Pas de nouvelles interdictions de pesticides à l'horizon
Dans sa lettre ouverte au ministre de l'agriculture, l'UNAF déplore l'attentisme du gouvernement en matière d'interdiction de produits phytosanitaires dangereux pour les abeilles. Son président Olivier Belval cite en exemple l'Italie, qui a "interdit toutes les molécules insecticides néonicotinoïdes pour les maïs et a offert aux apiculteurs italiens, en terre de grandes cultures, un recul fulgurant des intoxications d'abeilles..."et ce "sans différence de rendement des cultures..."

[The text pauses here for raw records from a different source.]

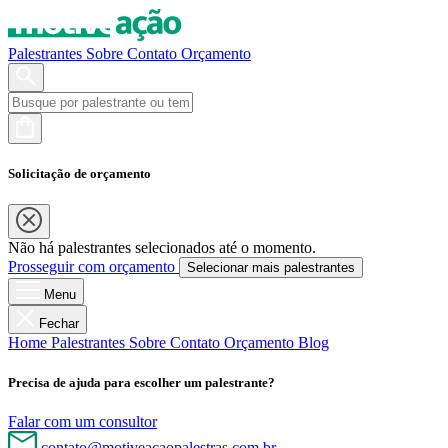
Palestrantes
Sobre
Contato
Orçamento
Solicitação de orçamento
Não há palestrantes selecionados até o momento.
Prosseguir com orçamento
Selecionar mais palestrantes
Menu
Fechar
Home
Palestrantes
Sobre
Contato
Orçamento
Blog
Precisa de ajuda para escolher um palestrante?
Falar com um consultor
contato@motiveacaopalestras.com.br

Un cortège de décisions pour un encadrement structuré de la filière
Entre autres points, il s'agit de:- Placer la thématique apicole dans l’enseignement agricole et vétérinaire, avec des spécialités "apiculture" dans les Bacs pro et les BTS.
- Faciliter les installations de jeunes apiculteurs, en rédigeant un guide des bonnes pratiques apicoles.
- Afin de diminuer la mortalité des cheptels, encourager les agriculteurs à moins traiter leurs cultures, et pas à n'importe quel moment: aux heures d'affluence des abeilles, aucun produit chimique ne devrait être épandu.
- Multiplier là où c'est possible les plantations de fleurs mellifères, sur des terres en jachères à la campagne, comme en ville dans des espaces inoccupés. Les surfaces dites «d’intérêt écologique » doivent pouvoir bénéficier aux abeilles.
- Devenir autonomes en production de miel: sur 40 000 tonnes commercialisées en France chaque année, seulement 18 500 tonnes sont issues de la production française.
« Un beau plan pour les abeilles, elles n'ont plus qu'à voler et à produire du miel !»
Stéphane Le Foll, ministre de l'agriculture, en visite sur une exploitation apicole sarthoise.
(Images: ministère de l'agriculture, 8 février 2013)
Quels dégâts cette année?
À quelques semaines du printemps alors que les températures sont encore très basses, pour les apiculteurs c'est l'appréhension. Quels seront les dégâts cette année? Il va bien falloir ouvrir les ruches, dès que la météo le permettra. Pour quelles constatations?
Pour les moins chanceux ce sera peut-être la fin de leur exploitation. On ne peut alors qu'espérer aux prochains rayons de soleil que les apiculteurs français, à l'examen de leur cheptel, pourront constater avec soulagement une vibrante activité, comme la promesse d'une récolte abondante.